— Requirement —
With pictures left out, output word for word the lines from the one containing "Attendere il completamento dell'operazione..." through the end of the material below.

— Record set —
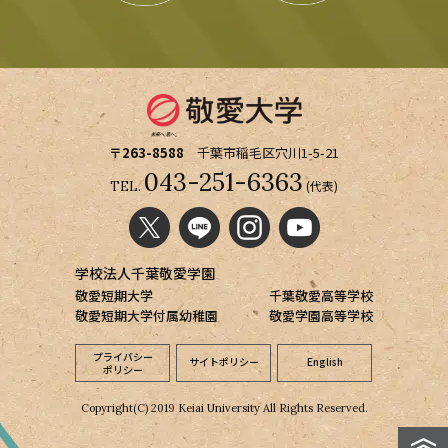
〒263-8588
千葉市稲毛区穴川1-5-21
043-251-6363
(代表)
TEL.
学校法人千葉敬愛学園
敬愛短期大学
千葉敬愛高等学校
敬愛短期大学付属幼稚園
敬愛学園高等学校
プライバシー
サイトポリシー
English
ポリシー
Copyright(C) 2019 Keiai University All Rights Reserved.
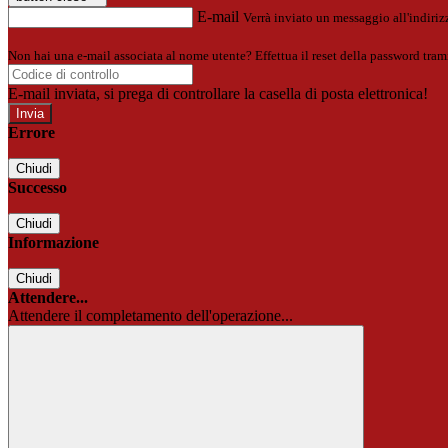
E-mail
Verrà inviato un messaggio all'indirizz
Non hai una e-mail associata al nome utente? Effettua il reset della password tram
E-mail inviata, si prega di controllare la casella di posta elettronica!
Errore
Chiudi
Successo
Chiudi
Informazione
Chiudi
Attendere...
Attendere il completamento dell'operazione...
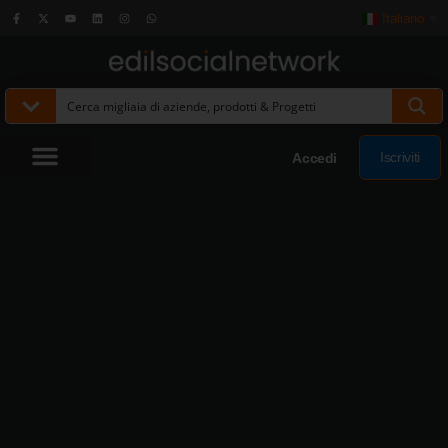
Italiano
▼
Iscriviti
Accedi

— Result below —
Attendere il completamento dell'operazione...
Italiano
▼
Iscriviti
Accedi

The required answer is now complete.